Я оттолкнула Счастливчика, который что-то уж слишком усердно взялся вылизывать мою туфлю, и спросила:
– Значит, вы не исключаете, что сказанное этой полоумной старухой может быть правдой?
– А кто его знает, – отозвался Родион. – Единственное, что я могу добавить к словам бабушки о своей внучке, так это то, что Лиля, бесспорно, любит общество богатых мужчин и часто проводит с ними время. Так что ее вечернее посещение «Клеопатры» еще ничего не значит. Даже несмотря на то, что ресторан принадлежит Каллинику.
– Ну ладно, – сказала я, – я все-таки, с вашего позволения, пойду завтракать в кафе.
– Да, конечно. Вот что, Мария, – вдруг остановил меня Родион Потапович на самом пороге, – а касательно ужина у вас есть какие-то планы?
Я улыбнулась и тоном, не лишенным известной доли ехидства, проговорила:
– Что, Родион Потапович, не успела законная супруга уехать на некоторое время, вы уже интересуетесь распорядком дня других женщин?
Босс пожал плечами и сказал:
– Тогда я хочу пригласить тебя на ужин в ресторан. Жрать-то надо. Можешь расценивать это как рабочую вылазку. Тем более что ужинать мы будем в ресторане «Клеопатра».

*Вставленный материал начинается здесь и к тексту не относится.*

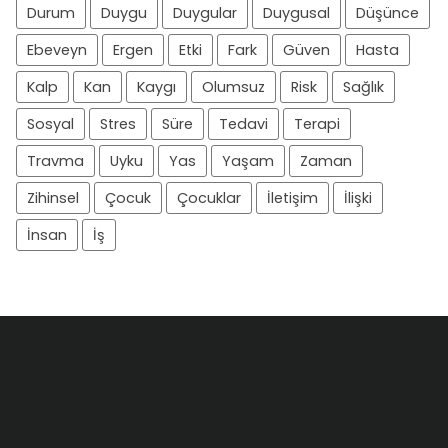
Durum
Duygu
Duygular
Duygusal
Düşünce
Ebeveyn
Ergen
Etki
Fark
Güven
Hasta
Kalp
Kan
Kaygı
Olumsuz
Risk
Sağlık
Sosyal
Stres
Süre
Tedavi
Terapi
Travma
Uyku
Yas
Yaşam
Zaman
Zihinsel
Çocuk
Çocuklar
İletişim
İlişki
İnsan
İş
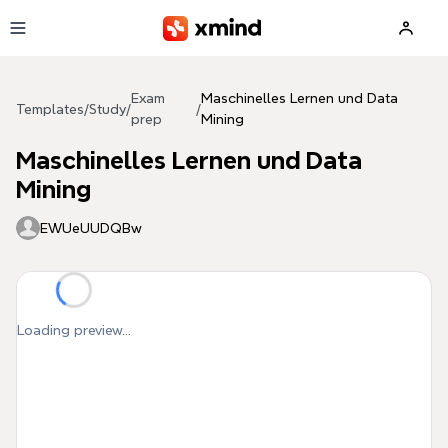
Skip to main content
Exam
Maschinelles Lernen und Data
Templates
/
Study
/
/
prep
Mining
Maschinelles Lernen und Data
Mining
EWUeUUDQBw
Loading preview...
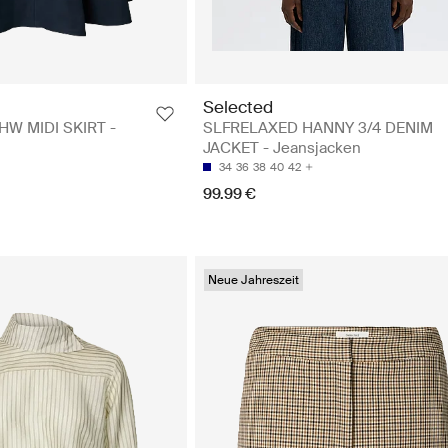
Selected
W MIDI SKIRT -
SLFRELAXED HANNY 3/4 DENIM
JACKET - Jeansjacken
34
36
38
40
42
99.99 €
Neue Jahreszeit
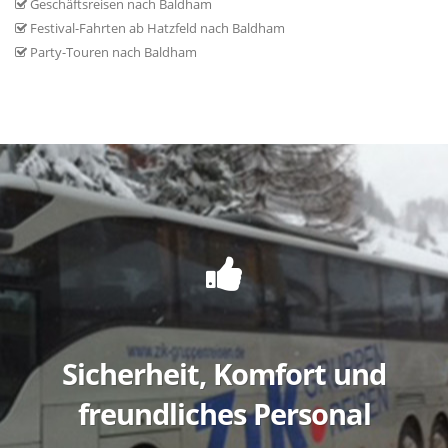
Geschäftsreisen nach Baldham
Festival-Fahrten ab Hatzfeld nach Baldham
Party-Touren nach Baldham
Sicherheit, Komfort und
freundliches Personal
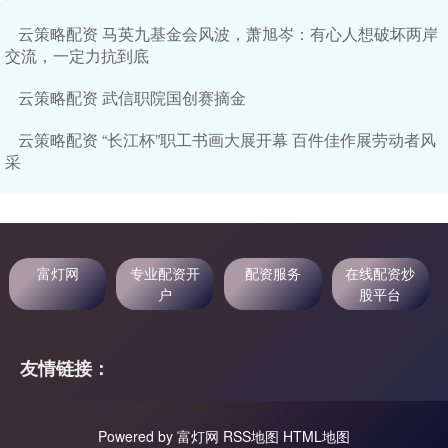
云策略配资 马英九基金会风波，萧旭岑：有心人想破坏两岸
交流，一定力抗到底
云策略配资 武信职院国创赛摘金
云策略配资 “长江杯”职工书画大展开幕 百件佳作展劳动者风
采
富灯网
专业配资开
配资服务
在线配资炒
户
股平台
友情链接：
Powered by
富灯网
RSS地图
HTML地图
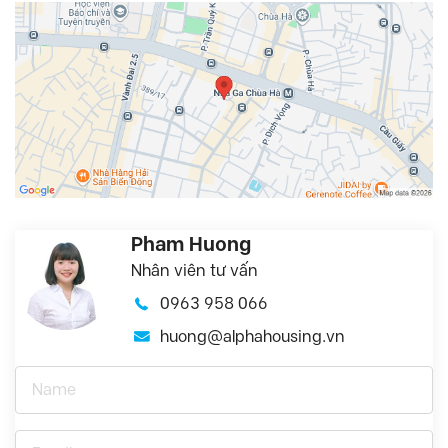
Pham Huong
Nhân viên tư vấn
0963 958 066
huong@alphahousing.vn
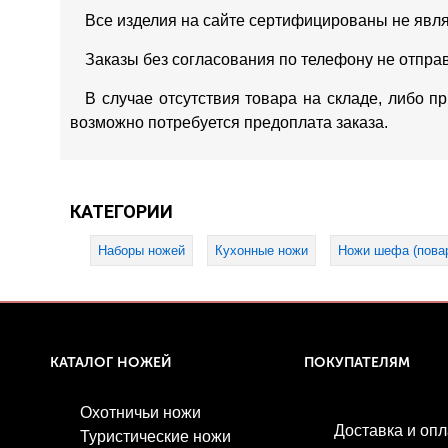
Все изделия на сайте сертифицированы не явл
Заказы без согласования по телефону не отпра
В случае отсутствия товара на складе, либо п
возможно потребуется предоплата заказа.
КАТЕГОРИИ
Наборы ножей
Кухонные ножи
Ножи шефа (пова
КАТАЛОГ НОЖЕЙ
ПОКУПАТЕЛЯМ
Охотничьи ножи
Доставка и опл
Туристические ножи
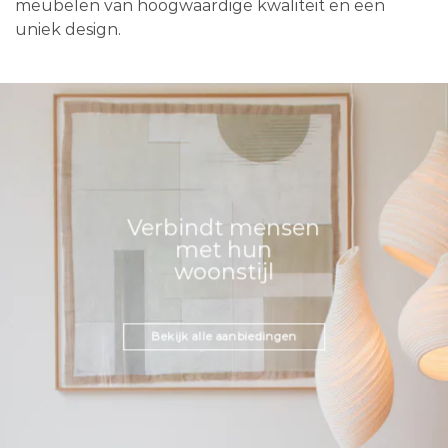
meubelen van hoogwaardige kwaliteit en een
uniek design.
Verbindt mensen
met hun
woonstijl
Bekijk alle aanbiedingen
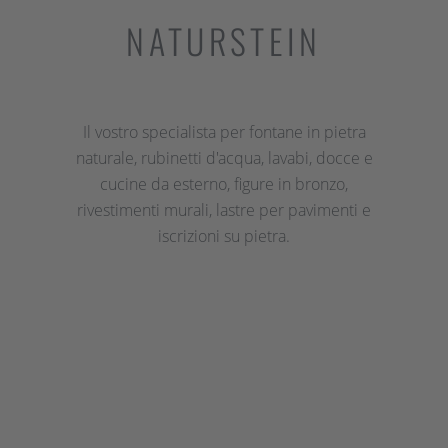
NATURSTEIN
Il vostro specialista per fontane in pietra
naturale, rubinetti d'acqua, lavabi, docce e
cucine da esterno, figure in bronzo,
rivestimenti murali, lastre per pavimenti e
iscrizioni su pietra.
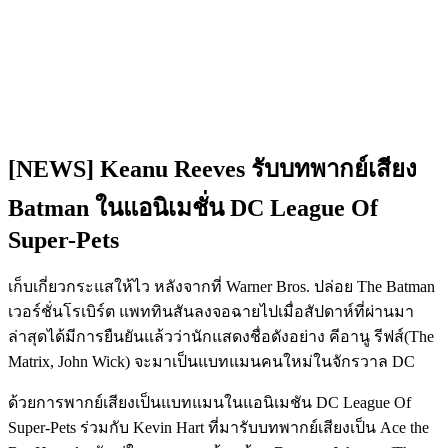
[NEWS] Keanu Reeves รับบทพากย์เสียง
Batman ในแอนิเมชั่น DC League Of
Super-Pets
เก็บเกี่ยวกระแสให้ไว หลังจากที่ Warner Bros. ปล่อย The Batman
เวอร์ชั่นโรเบิร์ต แพททินสันลงจอฉายไปเมื่อสัปดาห์ที่ผ่านมา
ล่าสุดได้มีการยืนยันแล้วว่านักแสดงชื่อดังอย่าง คีอานู รีฟส์(The
Matrix, John Wick) จะมาเป็นแบทแมนคนใหม่ในจักรวาล DC
ด้วยการพากย์เสียงเป็นแบทแมนในแอนิเมชัน
DC League Of
Super-Pets ร่วมกับ Kevin Hart ที่มารับบทพากย์เสียงเป็น
Ace the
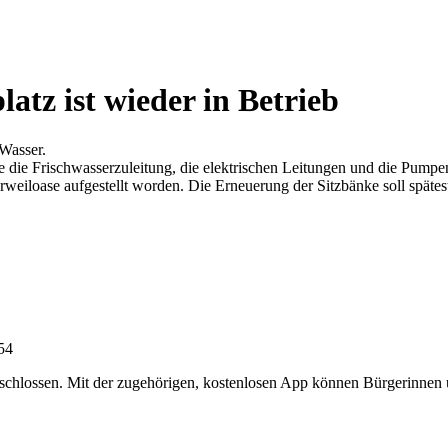
tz ist wieder in Betrieb
Wasser.
die Frischwasserzuleitung, die elektrischen Leitungen und die Pumpen f
erweiloase aufgestellt worden. Die Erneuerung der Sitzbänke soll spät
:54
chlossen. Mit der zugehörigen, kostenlosen App können Bürgerinnen un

Когда я, плотно позавтракав и даже выпив немного мартини, вернулась в офис, я застала здесь вторую старушку. Эта выглядела куда менее свирепо, нежели ее предшественница, и, главное, я ее знала: это была Марина Борисовна, пенсионерка, одна из внештатных сотрудниц нашего агентства. Раньше она работала в прокуратуре, сначала следователем, потом, по выслуге лет и отправке на пенсию, уборщицей. А затем, когда нашла более приемлемый способ приработка к пенсии, то есть выполнение тех или иных заданий Родиона – преимущественно собирание сведений по инстанциям, она окончательно рассталась и с прокуратурой, и с тряпкой с ведром.
– Я же не знала, Родион Потапович, что она прямо от меня пойдет к вам, – говорила она, виновато потупив глаза. – Она вообще какая-то не того… недавно на соседа Гришку из двадцать первой квартиры заявление накатала. Гришка в квартире не живет, он у брата в основном кантуется, так он сдал свою квартиру двум ребятам-студентам. А эта грымза тут же пошла с заявлением: дескать, нарушение паспортно-визового режима.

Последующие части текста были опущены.